The use of selective agonists of the thyroid hormone receptor isoform beta (TRbeta) has been linked to metabolic improvement in animal models of diet-induced obesity, nonalcoholic liver disease, and genetic hypercholesterolemia. To identify potential target tissues of such compounds, we exposed primary murine brown adipocytes and skeletal myocytes for 24 hours to 50 nM GC-24, a highly selective TRbeta agonist.
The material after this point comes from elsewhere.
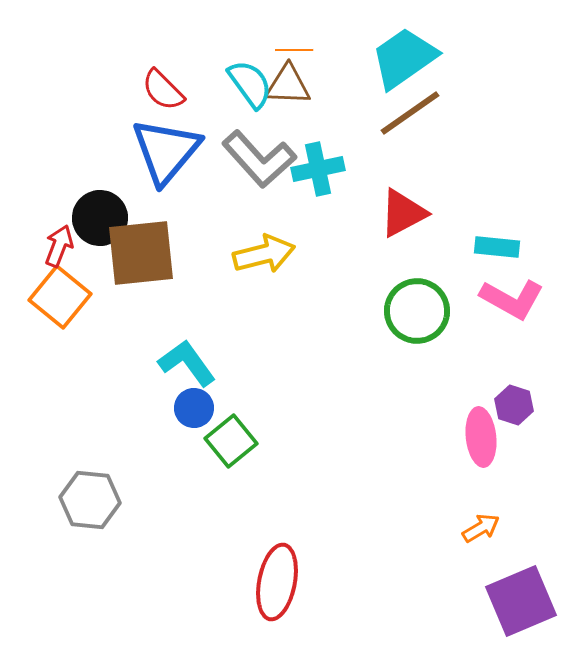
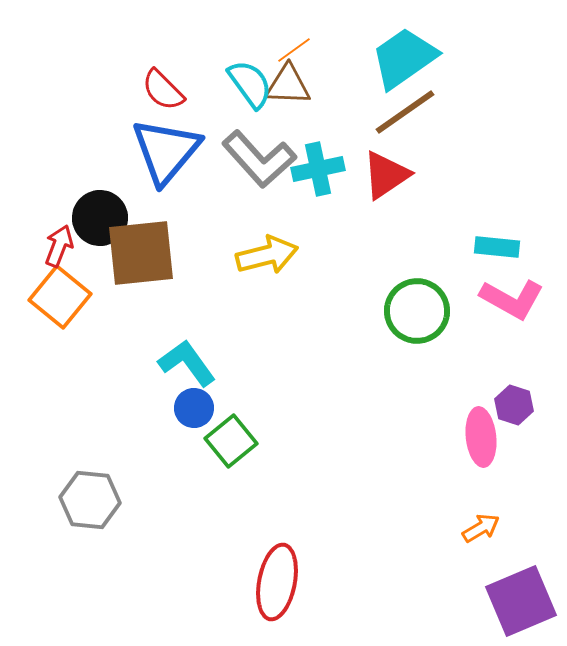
orange line: rotated 36 degrees counterclockwise
brown line: moved 5 px left, 1 px up
red triangle: moved 17 px left, 38 px up; rotated 6 degrees counterclockwise
yellow arrow: moved 3 px right, 1 px down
GC-24 (17 ng/[g BW.day] for 36 days) was also tested in a mouse model of diet-induced obesity. While the brown adipocytes responded to GC-24, with 17%-400% increases in the expression of 12 metabolically relevant genes, the myocytes remained largely unresponsive to GC-24 treatment. In control mice kept on chow diet, GC-24 treatment accelerated energy expenditure by about 15% and limited body weight gain by about 50%. However, in the obese animals the GC-24-mediated reduction in body weight gain dropped to only 20%, while energy expenditure remained unaffected. In addition, an analysis of gene expression in the skeletal muscle, brown adipose tissue, and liver of these obese animals failed to identify a conclusive GC-24 transcriptome footprint. Feeding a high-fat diet impairs most of the beneficial metabolic effects associated with treatment with TRbeta-selective agonists.